B. Election of Member-at-Large to Executive Committee. Thomas Basting, Sr. agreed to be nominated to fill the vacancy for the position of Executive Committee Member-at-Large. Upon motion by George/McNeely, the nomination was approved. Motion passed unanimously.

C. Prime Partner Project. Murray reported on current efforts to promote WisTAF’s Prime Partner

program to IOLTA-participating financial institutions. As part of that effort, Board members will be asked to voluntarily contact their banks and encourage them to become Prime Partners. The campaign will begin in mid-November.

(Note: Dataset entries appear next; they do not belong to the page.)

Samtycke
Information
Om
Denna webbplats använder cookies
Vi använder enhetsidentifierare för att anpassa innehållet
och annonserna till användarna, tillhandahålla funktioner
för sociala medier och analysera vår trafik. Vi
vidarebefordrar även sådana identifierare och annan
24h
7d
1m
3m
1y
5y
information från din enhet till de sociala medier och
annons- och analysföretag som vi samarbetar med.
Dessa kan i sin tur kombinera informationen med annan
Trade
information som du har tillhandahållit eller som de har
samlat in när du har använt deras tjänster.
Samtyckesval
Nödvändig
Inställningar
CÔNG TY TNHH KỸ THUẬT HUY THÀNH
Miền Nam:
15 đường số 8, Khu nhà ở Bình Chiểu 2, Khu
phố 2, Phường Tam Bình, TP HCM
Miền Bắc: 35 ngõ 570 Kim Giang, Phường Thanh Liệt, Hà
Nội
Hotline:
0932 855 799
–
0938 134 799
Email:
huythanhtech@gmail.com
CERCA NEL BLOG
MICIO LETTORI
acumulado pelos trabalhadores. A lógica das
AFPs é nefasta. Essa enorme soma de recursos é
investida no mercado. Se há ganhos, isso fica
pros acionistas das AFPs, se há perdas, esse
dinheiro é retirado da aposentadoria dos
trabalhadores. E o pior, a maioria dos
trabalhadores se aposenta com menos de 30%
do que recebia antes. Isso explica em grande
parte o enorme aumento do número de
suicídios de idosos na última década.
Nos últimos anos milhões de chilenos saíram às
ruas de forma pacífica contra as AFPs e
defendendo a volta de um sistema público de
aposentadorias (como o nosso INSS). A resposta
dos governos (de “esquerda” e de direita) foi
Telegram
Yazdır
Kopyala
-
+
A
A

D. WisTAF’s 25th Anniversary. Tomlinson reported that staff have begun discussion of how and when to

commemorate WisTAF’s 25th anniversary. Several milestone options exist including the date WisTAF was established by the Wisconsin Supreme Court (March 21, 1986); the date WisTAF made its first grant decisions (November 26, 1987); and the date grant funds were first distributed to grantees (January 1, 1988). After discussion the Board determined that it would prefer to memorialize the foundation’s primary purpose and activity (distribution of grants) and recognize both service providers and past board members in the most cost-effective and meaningful way possible. Further planning will take place at the staff level.

VII. Executive Session and Adjournment

Board entered into executive session at 3:15 p.m. Tomlinson and Murray participated until 4:15 p.m. Board moved back into open session at 4:45 pm. and the meeting was immediately adjourned.